The mama-san had bowed and hurried away to Koiko's quarters, leaving him seething. When, at length she returned she said happily, "Koiko-san will be honored to see you, Sire, instantly Sire, the moment she can arrange a suitable maid to help her with her hair. She regrets it would be impertinent to receive you without the due preparation an honored, revered person such as you would expect, and adds, humbly, "please be kind enough to wait, she will be as quick as she can when the maids arrive..."
Sourly he had glared at her, knowing that as much as he would insist, he would have to wait.

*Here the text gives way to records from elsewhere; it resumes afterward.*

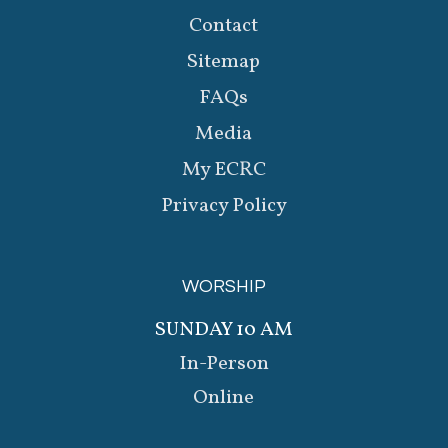
Contact
Sitemap
FAQs
Media
My ECRC
Privacy Policy
WORSHIP
SUNDAY 10 AM
In-Person
Online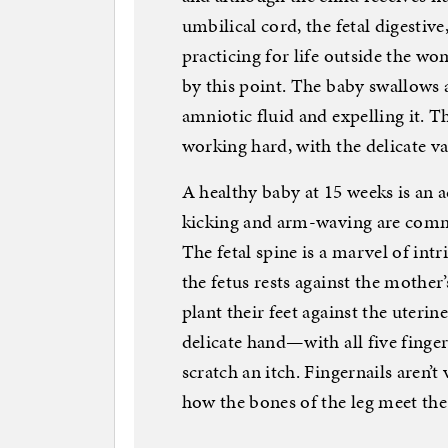
umbilical cord, the fetal digestiv
practicing for life outside the wom
by this point. The baby swallows a
amniotic fluid and expelling it. T
working hard, with the delicate v
A healthy baby at 15 weeks is an ac
kicking and arm-waving are comm
The fetal spine is a marvel of intr
the fetus rests against the mother’
plant their feet against the uteri
delicate hand—with all five fing
scratch an itch. Fingernails aren’t
how the bones of the leg meet the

His only recourse was to storm into Koiko's room and lose total face and destroy any chance that she would ever be available to him again.
Who does she think she is? he had wanted to bellow.
He had not. He had smiled to himself. When you purchase a rare sword, you expect it to be made of the finest steel, with the best cutting edge and a fire of its own. He nodded coolly. "Send for her own maids--and hairdresser and masseuse --from Yedo very quickly indeed. It's your fault they are not here, you should have told me they were important to the Lady Koiko. She is correct not to see me improperly. I will expect this never to happen again!"
Meikin had flooded him with apologies and bowed him away abjectly, and he laughed all the way back to Yedo having bested them, making them lose face and giving them both a firm warning: do not play games with me again.
Koiko's eyes had never left his face, watching and waiting. "When you smile, Sire, it makes me very happy."
"What am I smiling about?"
"Me, Sire," she said simply. "I think because I help you laugh at life, and though Man's span on earth is but a quick hunt for shelter before the rains come down, you allow me to provide, from time to time, a shelter from the rain."
"Yes you do," he said contentedly. If I leave her here I won't see her for weeks, and life is only a cherry blossom exposed to a vagrant wind that knows no master--my life, hers, all life. "I do not want to leave you here."
"It will be good to be home again."
In his secret heart, he thought about Meikin.
I have not forgotten she is a shishi informant as your maid was. Stupid of the mama-san to risk you, risk me thinking you were also part of those murdering scum. "Do any of your maids ride, Koiko?"